Sunday, 1 November 2009

Family Court case: parents made to keep nesting in the home

In the recent Family Court case of Byrd and Byrd, Judicial Registrar Loughnan had to consider an application by the wife for sole use or exclusive occupation of the home, when the home was shortly to be sold, and for several months the husband and wife had moved in and out of the home in rotation, so as to enable the child to remain there. In other words,the wife wanted to chuck the husband out of the home, when all they had done was to the contrary.

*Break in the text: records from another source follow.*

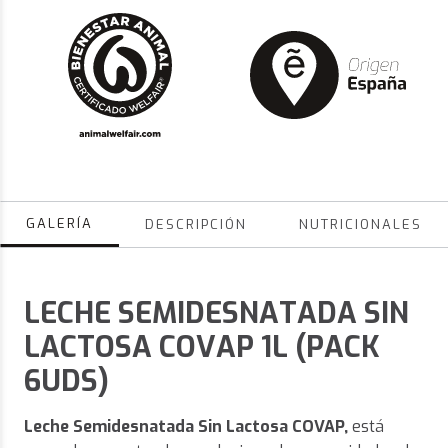
GALERÍA
DESCRIPCIÓN
NUTRICIONALES
LECHE SEMIDESNATADA SIN
LACTOSA COVAP 1L (PACK
6UDS)
Leche Semidesnatada Sin Lactosa COVAP,
está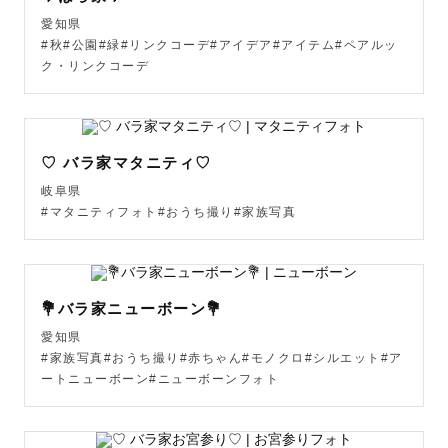
"こんな雰囲気の写真が好き"

愛知県
などゲスト様のご要望にそって一緒に考えていきたいの
#秋#公園#緑#リンクコーデ#アイデア#アイテム#ペアルッ
で、ぜひお気持ちをお聞かせください💌

ク・リンクコーデ
ふわっとしたご要望でも大丈夫です！

私からもいろいろご提案させていただきますのでご安心く
ださい☺️

♡ バラ家マタニティ♡
写真に慣れてない方にも安心していただけるよう

岐阜県
お話しをしてコミュニケーションをとりながら撮影した
#マタニティフォト#おうち撮り#家族写真
り、ポージングの指示もこちらからさせていただきます🌿

リラックスして撮影を楽しんでいただけるよう

心掛けて撮影させていただきます♩

💐バラ家ニューボーン💐
動物さん大好きなのでペット撮影も可能です🐶

愛知県
#家族写真#おうち撮り#赤ちゃん#モノクロ#シルエット#ア
お写真の仕上がりは

ートニューボーン#ニューボーンフォト
《優しく淡い絵本のような世界観》が得意ですが

ゲスト様のご希望に合わせて、かっこよくシックな雰囲気
や、鮮やかで元気な雰囲気に仕上げることもできます🎨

The wife was unsuccessful. The Judicial Registrar stated:

The court has power to make an order for exclusive occupation. The power is
found in section
114.
It gives the court power to make an order that is proper. Examples are
given of the sort of order that might be made under section
114
and specific mention is made of orders in relation to the use of the
home. Generally, an order will be made where it is not reasonable, sensible or
practicable for the parties to live together.
There is a sense in which this
is a silly application, because the house in question is being sold soon and the
children will be moved out of their bedrooms in any event. However, I do not
know that the house will sell. The property market is not as reliable as it once
was and it may be that the parties will not be able to sell it for a period. So
there is the potential for the issues that the parties have raised to drag on.
The problem in relation to the children is that the parties do not agree
about what the children want. In March, despite all of the problems that the
parties had experienced in the past, they thought it was in the best interests
of the children for there to be a nesting arrangement, with the adults coming
and going and the children staying in the former matrimonial home. The wishes of
the children are particularly important in a case where there is a 16 year old
child, a 14 year old child and an 11 year old child....
On one view, as I
say, this could be a trivial issue. On the other hand, it was so important to
the parties in March that they made this rather unusual arrangement.
There
is no way of me identifying what these children want in a timeframe that makes
sense of the timing of an auction listed in the middle of this month. Their
views could be obtained by having the children see a Family Consultant in the
child responsive model or I could appoint a lawyer for the children. Either
process takes a month or so.
Without being able to make a finding of fact on
a disputed issue I am obliged in a case like this, to take the common ground
position. The common ground position is that the parties felt that the children
should stay in the home and the adults should come and go. The parties have
probably interfered with each other’s private goods and personal possessions, in
the time since the orders were made. That is a real problem in a case like this
because there is a risk that privileged material will be accessed. There is also
the potential for the children to be embarrassed by bad behaviour by the
parents.
The evidence suggests that each of the parties has interfered with
the personal possessions of the other. We are only in this position because,
unusually, parties who have decided to live separately and apart forever are
sharing a house for the time being. They are doing that not because they need
to, but because they decided that they both want to have a meaningful
relationship with their children and it is more important that their children
have access to their own rooms for a period than it is for the parents to get on
with their lives.
In the circumstances it seems to me that there should be
no interference with the arrangements the parties put in place in March.
I
doubt that the children would get away with behaviour that the parents have
described in their affidavits. It cannot be very edifying. But these are not
people who anybody suggests are lacking in sophistication or suffer a defect of
reason or do not understand how to properly behave. These are people of some
standing, obviously intelligent people, obviously loving parents, and it seems
to me that they can be expected to comply with their obligations.
As has
been said on behalf of the husband, if it was so intolerable to the mother, then
the obvious remedy was to get the children straight out of the home, and that
has not been done. That is a good thing. The problems are not at a point where
it is more important the children be safely away from the incidents of bad
behaviour than it is that they have use of their own home, own bedrooms. That is
good and, hopefully, that reflects a judgment that this is really a matter of
preference rather than a matter of necessity.
As a general proposition,
children can take responsibility for bad behaviour by their parents. They think
they are responsible, especially younger children. The parties need to redouble
their efforts to make sure that is not the case. They will have been told that;
they must know it. Hopefully, we can limp through to the settlement of the sale.
If not, if either of the parties thinks that it is more important that the
children be away from the conflict than it is that they stay for a few weeks in
their bedrooms, then by all means that parent can make arrangements for them to
be somewhere else.
The advantage of the existing arrangement continuing is
to avoid an additional move. The inference one draws from the mother’s
application is that C might not move. In those circumstances, an order excluding
the husband may interfere with his relationship with C and that might not be
what she wants.
When the power of the state is to be exercised to do
so serious a thing as to exclude somebody from a property they are entitled to
be in, the Court needs to be reasonably comfortable that any change will be for
the better.
I cannot be comfortable about my obligations to the
children in these circumstances.
In relation to the application about the
personal items. I will make an order for the return of items about which there
is no dispute. I am told that there are some things that are acknowledged to be
in the possession of one of the parties, that are sought by the other and the
first mentioned party does not mind returning those items.